Rishi Sunak said the new scheme will run for a minimum of three months, with scope for an extension ‘if it is needed’ and will cover around 95% of self-employed

by JASDIP SENSI 26th March 2020 in Economy, Accountancy Today

Chancellor Rishi Sunak

Chancellor Rishi Sunak has announced the government will pay self-employed people a taxable grant based on their previous earnings over the last three years, worth up to 80% of earnings, and capped at £2,500 a month.

Sunak said it will run for a minimum of three months, with scope for an extension “if it is needed”. 

He added that the new scheme is “unlike almost any other country”, and claims it is “the most generous in the world”. He continued: “The scheme is targeted and deliverable and offers unprecedented support.”

The scheme will be open to anyone with trading profits of up to £50,000 with the chancellor noting it is equivalent to the support available to the employed.

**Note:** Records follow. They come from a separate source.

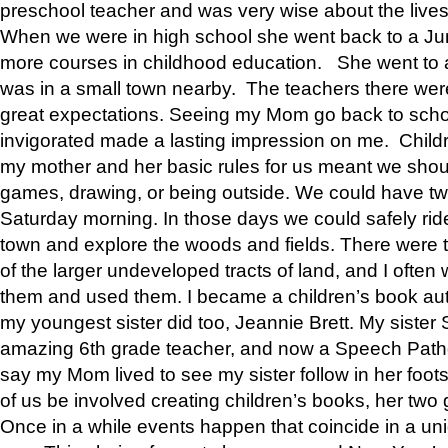
preschool teacher and was very wise about the lives
When we were in high school she went back to a Jun
more courses in childhood education. She went to a 
was in a small town nearby. The teachers there wer
great expectations. Seeing my Mom go back to scho
invigorated made a lasting impression on me. Child
my mother and her basic rules for us meant we shou
games, drawing, or being outside. We could have t
Saturday morning. In those days we could safely ride
town and explore the woods and fields. There were t
of the larger undeveloped tracts of land, and I oft
them and used them. I became a children’s book auth
my youngest sister did too, Jeannie Brett. My siste
amazing 6th grade teacher, and now a Speech Patho
say my Mom lived to see my sister follow in her foot
of us be involved creating children’s books, her two g
Once in a while events happen that coincide in a un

Applicants will also need to make the majority of their income from self-employment, and, to avoid fraud, the scheme will only be open to people who are already self-employed and have a tax return from 2019.

Additionally, Sunak said anyone who missed the January tax return deadline has four weeks from today (26 March) to submit it, and become eligible for the scheme. Self-employed people will also receive welfare support of up to £1,800 a month through universal credit.

The chancellor added he hopes people will be able to access the scheme “no later than June”. 

In a remark that hinted at reform of the tax system, possibly to introduce National Insurance contributions for self-employed people in future, Sunak said: “In devising this scheme, it is now much harder to justify the inconsistent contributions of people in different employment statuses.”

He added: “We have put aside ideology and orthodoxy to mobilise the full power of the British state. It will stand as one of the most significant economic interventions in the history of the british state and by any government anywhere in the world.”

He added, however, that “we will not be able to save every single business or protect every single job.”